Capítulo 77: Festival das Lanternas (Agradecimento ao grande patrono “Pai Dacuan”)

Livro das Maravilhas Jasmim dourado 4151 palavras 2026-01-30 14:41:52

Chegaram a Yixian antes do entardecer. Na porta da cidade, alguns soldados armados ainda guardavam, mas desta vez, ao avistarem os três viajantes conduzindo um burro e acompanhados de uma raposa, os guardas demonstraram imediata reverência, permitindo-lhes a entrada sem sequer solicitar o documento de passagem.

— Por favor, entre, mestre.

A cidade estava mais animada do que em qualquer outra ocasião. Mesmo antes do anoitecer completo, as ruas já se encontravam repletas de lanternas das mais variadas formas e cores. Pessoas vindas de longe, habitualmente residentes fora da cidade, também haviam chegado. As jovens damas das famílias abastadas, normalmente resguardadas, passeavam em trajes elegantes, enquanto numerosos literatos e filhos de nobres vagueavam pelas ruas, ansiosos por um encontro fortuito que lhes proporcionasse um romance memorável.
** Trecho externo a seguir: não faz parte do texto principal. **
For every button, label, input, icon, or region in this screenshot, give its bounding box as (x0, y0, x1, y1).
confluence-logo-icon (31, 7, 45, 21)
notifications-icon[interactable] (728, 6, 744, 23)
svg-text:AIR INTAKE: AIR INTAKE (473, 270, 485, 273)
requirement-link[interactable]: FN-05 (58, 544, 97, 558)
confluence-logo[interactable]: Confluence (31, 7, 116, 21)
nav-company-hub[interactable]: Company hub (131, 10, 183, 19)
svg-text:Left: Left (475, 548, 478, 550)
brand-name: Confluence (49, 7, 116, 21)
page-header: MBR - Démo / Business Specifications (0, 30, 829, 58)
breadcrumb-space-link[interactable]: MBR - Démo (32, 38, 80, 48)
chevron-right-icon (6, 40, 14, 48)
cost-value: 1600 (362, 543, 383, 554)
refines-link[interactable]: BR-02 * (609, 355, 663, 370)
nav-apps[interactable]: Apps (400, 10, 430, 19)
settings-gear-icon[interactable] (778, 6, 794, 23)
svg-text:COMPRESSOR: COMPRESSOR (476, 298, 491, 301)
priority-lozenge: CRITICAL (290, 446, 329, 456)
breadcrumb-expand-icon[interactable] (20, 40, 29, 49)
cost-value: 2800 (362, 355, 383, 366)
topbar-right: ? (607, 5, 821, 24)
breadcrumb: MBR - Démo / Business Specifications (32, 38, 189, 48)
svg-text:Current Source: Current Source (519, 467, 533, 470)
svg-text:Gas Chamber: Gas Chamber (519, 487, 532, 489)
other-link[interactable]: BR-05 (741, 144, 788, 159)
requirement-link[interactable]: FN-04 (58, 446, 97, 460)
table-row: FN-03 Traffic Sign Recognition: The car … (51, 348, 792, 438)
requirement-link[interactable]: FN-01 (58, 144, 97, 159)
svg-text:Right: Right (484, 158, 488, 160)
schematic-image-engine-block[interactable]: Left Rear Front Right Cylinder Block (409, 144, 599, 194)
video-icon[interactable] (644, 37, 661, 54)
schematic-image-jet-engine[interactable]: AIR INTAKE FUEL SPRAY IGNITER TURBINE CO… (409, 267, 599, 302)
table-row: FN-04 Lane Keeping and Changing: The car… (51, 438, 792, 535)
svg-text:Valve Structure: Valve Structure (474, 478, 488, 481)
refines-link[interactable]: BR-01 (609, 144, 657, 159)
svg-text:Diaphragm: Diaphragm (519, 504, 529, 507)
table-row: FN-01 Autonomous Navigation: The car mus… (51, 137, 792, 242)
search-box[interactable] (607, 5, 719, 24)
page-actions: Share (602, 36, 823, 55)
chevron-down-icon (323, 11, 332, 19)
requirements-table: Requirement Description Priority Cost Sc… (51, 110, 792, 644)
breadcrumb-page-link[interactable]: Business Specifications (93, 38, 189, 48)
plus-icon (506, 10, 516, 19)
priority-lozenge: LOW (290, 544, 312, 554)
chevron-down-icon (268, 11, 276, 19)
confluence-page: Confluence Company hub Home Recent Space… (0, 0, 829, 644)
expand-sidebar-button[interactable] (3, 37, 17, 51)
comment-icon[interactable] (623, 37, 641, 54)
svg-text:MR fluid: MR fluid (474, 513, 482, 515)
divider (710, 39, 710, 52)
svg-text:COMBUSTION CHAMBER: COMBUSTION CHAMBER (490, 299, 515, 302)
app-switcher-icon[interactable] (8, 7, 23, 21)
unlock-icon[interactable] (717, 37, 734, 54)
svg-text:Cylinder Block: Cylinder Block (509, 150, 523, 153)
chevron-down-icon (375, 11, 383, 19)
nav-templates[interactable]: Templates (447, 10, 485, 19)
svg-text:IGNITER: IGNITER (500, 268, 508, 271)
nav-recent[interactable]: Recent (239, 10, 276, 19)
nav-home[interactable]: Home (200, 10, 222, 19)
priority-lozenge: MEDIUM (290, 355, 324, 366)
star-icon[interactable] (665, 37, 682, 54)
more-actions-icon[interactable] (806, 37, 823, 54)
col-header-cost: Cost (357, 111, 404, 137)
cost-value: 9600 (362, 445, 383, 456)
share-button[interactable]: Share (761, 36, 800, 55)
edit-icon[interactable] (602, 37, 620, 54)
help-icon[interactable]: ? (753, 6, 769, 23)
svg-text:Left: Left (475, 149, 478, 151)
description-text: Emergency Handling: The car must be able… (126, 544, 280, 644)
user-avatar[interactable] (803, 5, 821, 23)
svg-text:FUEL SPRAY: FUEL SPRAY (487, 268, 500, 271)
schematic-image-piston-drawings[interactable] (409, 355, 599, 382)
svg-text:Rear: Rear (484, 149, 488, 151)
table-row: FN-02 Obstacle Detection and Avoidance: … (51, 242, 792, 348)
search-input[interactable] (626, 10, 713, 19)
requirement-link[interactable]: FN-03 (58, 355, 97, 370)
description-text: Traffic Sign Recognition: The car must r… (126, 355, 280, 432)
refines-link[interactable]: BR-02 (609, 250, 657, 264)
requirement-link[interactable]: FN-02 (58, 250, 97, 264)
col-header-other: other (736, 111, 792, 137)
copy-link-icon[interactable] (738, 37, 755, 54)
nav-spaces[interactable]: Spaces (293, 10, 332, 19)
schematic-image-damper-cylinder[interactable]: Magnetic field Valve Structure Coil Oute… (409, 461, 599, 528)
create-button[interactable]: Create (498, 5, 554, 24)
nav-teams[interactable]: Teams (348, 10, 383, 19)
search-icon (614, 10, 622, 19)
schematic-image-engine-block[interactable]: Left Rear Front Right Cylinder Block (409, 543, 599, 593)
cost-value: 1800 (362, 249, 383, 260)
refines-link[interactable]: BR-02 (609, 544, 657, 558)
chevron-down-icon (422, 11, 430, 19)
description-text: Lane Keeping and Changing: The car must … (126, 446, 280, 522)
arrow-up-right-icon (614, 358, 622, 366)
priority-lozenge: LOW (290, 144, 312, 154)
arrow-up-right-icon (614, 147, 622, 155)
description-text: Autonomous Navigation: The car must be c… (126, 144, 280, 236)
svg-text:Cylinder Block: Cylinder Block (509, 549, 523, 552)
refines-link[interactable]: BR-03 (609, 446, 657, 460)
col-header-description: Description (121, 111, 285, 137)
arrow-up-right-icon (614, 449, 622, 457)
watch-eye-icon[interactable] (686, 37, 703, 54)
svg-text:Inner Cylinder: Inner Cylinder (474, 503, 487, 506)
— É o Festival de Shangyuan. Em tempos assim, mesmo que um monstro se infiltre entre nós, deve ter vindo apenas para apreciar as lanternas — comentou o sétimo irmão, sempre inclinado à diversão, com um toque de romantismo no olhar. — Vamos primeiro à prefeitura!

— Certo.

Lin Jue caminhava, observando tudo ao redor, sentindo-se inserido no cenário de um poema, onde encontros entre eruditos e belas donzelas pareciam brotar da própria atmosfera. No entanto, percebia olhares direcionados a si: ora de um cidadão na rua, ora de um comerciante na loja ao lado. Alguns saudavam à distância, outros se aproximavam para cumprimentar.

— Mestre, veio apreciar o festival de lanternas?

— Grande mestre Lin, saudações!

Lin Jue respondia às saudações com igual cortesia. Alguns apenas se surpreendiam com a raposa ao seu lado, outros admiravam sua fama na cidade.

— Quando foi que você se tornou tão popular por aqui, irmão? — indagou surpreso o sétimo irmão.

A irmãzinha também o olhava curiosa.

— Tudo graças à última vez, quando um comerciante da cidade pediu ajuda a mim e ao terceiro irmão para eliminar um monstro. No dia seguinte, lutei contra um espírito maligno diante de uma multidão; muitos viram — respondeu Lin Jue, envergonhado.

— Já faz vários meses, e ainda se recordam de você. Deixou uma impressão marcante, irmão.

— Tudo mérito do terceiro irmão — disse Lin Jue, abaixando os olhos para a pequena raposa curiosa ao seu lado. — Na verdade, não lembram de mim, mas sim do mestre que anda com uma raposa.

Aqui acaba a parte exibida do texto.